Ok I’ll bite. @MedicalConsensus You seem to be getting excited about design. And you like the medical stuff.
So you’ve decided your cheap chemical plastic loo painted in bright colours isn’t the way to go.
You are now onto the universal toilet. And you’re going to kit it out with all sorts of AI alarms and suck up the maintainance costs. It’s still private and now it has to be in a room off a main circulation space ideally. This may require an expensive fire door on each unit. Fire doors have to stay shut. A good way of knowing whether a toilet is occupied is for the door to rest in the open position.
Physically space wise, it’s going to be difficult to change from single sex to universal without losing lots of units but we’ll ignore that. It’s still private. How do you do the ventilation? Often there’s no natural ventilation through windows or door gaps off a main corridor so you’re going to need mechanical ventilation for building control regs and safety. But you said you didn’t like the false ceiling tiles that typically house ventilation pipes?
There’s some cool experiments you can do with lasers that show where faecal plumes go when you flush. Experiments have shown they will disperse around the room to around 1.5m which covers the sink and dryer area in a universal toilet. Now you are faced with a quandary in public health terms. Do you wash your hands and dry them (microbes breed in air dryers in needs filters changing etc to stop you ending up with more microbes on your hands than when you started)? Or don’t you bother to wash and dry your hands in the area that’s been covered by faecal plumes of the previous occupants? There’s been experiments in hospitals with timed sensors on toilets and sinks to show how little men wash their hands compared to women so toilet door handles are definitely a point of concern so that disease doesn’t spread from when you touch the door handle when exiting the unisex toilet.
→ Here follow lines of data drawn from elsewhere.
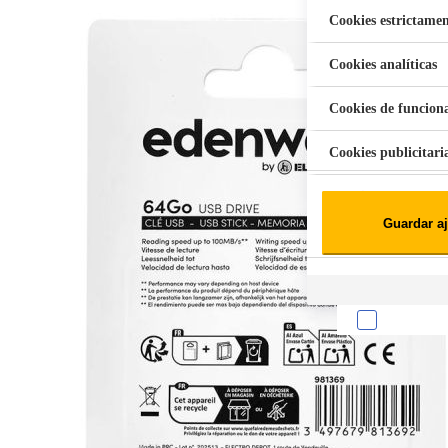
Cookies estrictamen
Cookies analíticas
Aspiradora Quitamanchas 450W VAL
Cookies de funcion
Cookies publicitari
Cookies de redes soc
Guardar aj
Cookies estadísticas
Lista de cooki
Sobre la confiden
Cuando visitas un s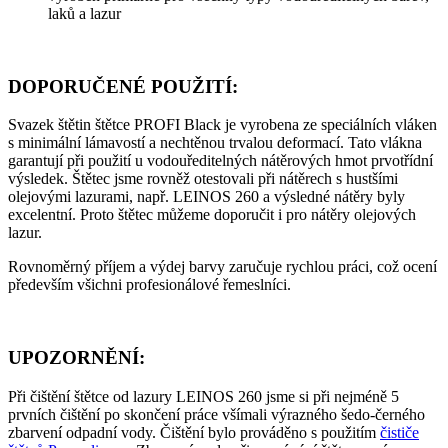
laků a lazur
DOPORUČENÉ POUŽITÍ:
Svazek štětin štětce PROFI Black je vyrobena ze speciálních vláken
s minimální lámavostí a nechtěnou trvalou deformací. Tato vlákna
garantují při použití u vodouředitelných nátěrových hmot prvotřídní
výsledek. Štětec jsme rovněž otestovali při nátěrech s hustšími
olejovými lazurami, např. LEINOS 260 a výsledné nátěry byly
excelentní. Proto štětec můžeme doporučit i pro nátěry olejových
lazur.
Rovnoměrný příjem a výdej barvy zaručuje rychlou práci, což ocení
především všichni profesionálové řemeslníci.
UPOZORNĚNÍ:
Při čištění štětce od lazury LEINOS 260 jsme si při nejméně 5
prvních čištění po skončení práce všímali výrazného šedo-černého
zbarvení odpadní vody. Čištění bylo prováděno s použitím
čističe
In fact, it has been shown that unisex (universal) designs are so much worse for hygiene in hospitals that academics have said that they are not a good idea. Does that extend to schools and other services too?
Obviously having more staff cleaning the universal rooms would be expensive but useful to keep on top of this. However. There’s a problem. Your doors and walls don’t have a gap. This gap is really useful when using a mop, bleaching floors (and walls) and letting it drain for a really good clean to kill pathogens. You can’t do that without leaving everything damp and detritus building up against the edges. One of the big problems is that doors get jammed at the bottom as they get damaged - sometimes by expanding through cleaning liquid they have touched from the floor if someone has had to mop out vomit or faeces. That too means that unit is out of order. A way to get round this is to have a gap at the bottom of the door as it prolongs the useful life with less maintenance costs.
In short, it’s much healthier to be washing your hands outside the area of the toilets. And to use paper towels rather than warm air dryers. All scientifically proven. It’s also cheaper. And safer.
Here’s a science bit:
https://salus.global/article-show/pathogen-findings-raise-concerns-about-move-to-unisex-hospital-facilities
The reason I came back is now you are on to universal toilets (and mentioned schools) you may be interested to know that The Good Law Project (also with no health and safety experience) thought it was a ‘sophisticated’ solution for schools in a consultation document for Keeping Children Safe in Education.
When I was a secondary school teacher, I was allowed 1 pritt stick per class. For the year. Where is the money coming from for these less hygienic and less safe designs?